The rise in selfie deaths and how to stop them
The number of people who die each year taking a selfie is on the rise but a team of US researchers now hope they can tackle the problem.
They are developing an app which will warn people when they are at risk.
Their research found 15 selfie-takers died in 2014, 39 in 2015 and 73 died in the first eight months of 2016.
They revealed where most incidents happen and how causes of death can change depending on where in the world you live.
The study has been led by PhD student Hemank Lamba and a team of friends at Carnegie Mellon University in Pittsburgh.
What did they find?
The first report (by a reputable news source) of a selfie-taker dying while snapping a picture was in March 2014.
Since then, Hemank and his team of researchers found there had been 127 recorded incidents of selfie deaths across the world.
76 of these took place in India, nine in Pakistan, eight in the US and six in Russia.
The most likely cause of death was falling from a great height, with people going to extreme lengths to take a selfie on cliffs or the top of buildings to impress followers on social media.
How do causes of death differ around the world?
In India, there are more selfie deaths related to trains, which Hemank and his team said are due to "the belief that posing on or next to train tracks with their best friend is regarded as romantic and a sign of never-ending friendship."

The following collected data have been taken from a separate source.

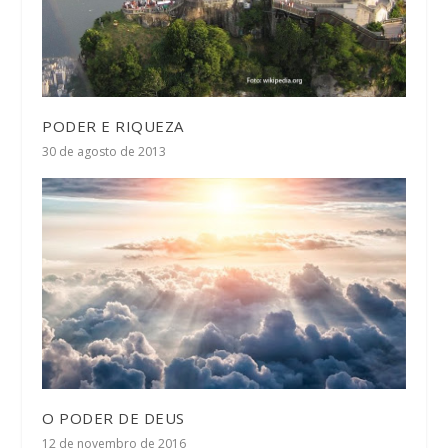
PODER E RIQUEZA
30 de agosto de 2013
O PODER DE DEUS
12 de novembro de 2016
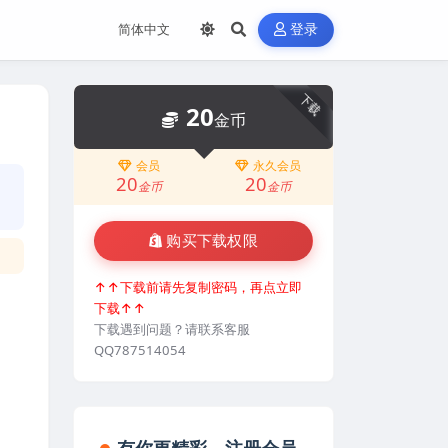
登录
下载
20
金币
会员
永久会员
20
20
金币
金币
购买下载权限
↑↑下载前请先复制密码，再点立即
下载↑↑
下载遇到问题？请联系客服
QQ787514054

In the US and Russia, a high proportion of deaths occur due to weapons, which the researchers believe is most likely due to gun laws in the two countries.
What can be done about selfie deaths?
Hemank and his team hope to develop an app which will warn thrill-seeking selfie takers when their quest for the ultimate photo is putting their life in danger.
They hope the app will be able to identify when someone is taking a photo at a high point, by train tracks or in other dangerous situations and alert them to the possible risk to their life.
This would be done through a mix of location services and recognising parts of the image which suggest an unsafe location.
The team have tested 3000 selfies with an algorithm they have developed and claim a success rate of more than 70% when it comes to identifying a risky photo.
Of course, you could argue getting an alert while in a perilous situation might make things even more dangerous.
Why have selfie deaths become such a phenomenon?
The better your selfie, the more likes and follows you can pick up on social media, such as Instagram.
It is no longer enough to simply snap a photo in the mirror.
Russian man, Kirill Oreshkin, is followed by 17,900 people and is known for his photos, posing in stomach-churning positions on top of buildings.
Instagram users such as Drewsssik also built a large following online with photos taken on top of tall structures.
He died in 2015 after falling from a building.
In October 2016, a 12 year old Russian girl, known as Oksana B, died after climbing onto the railings of a balcony to take a selfie.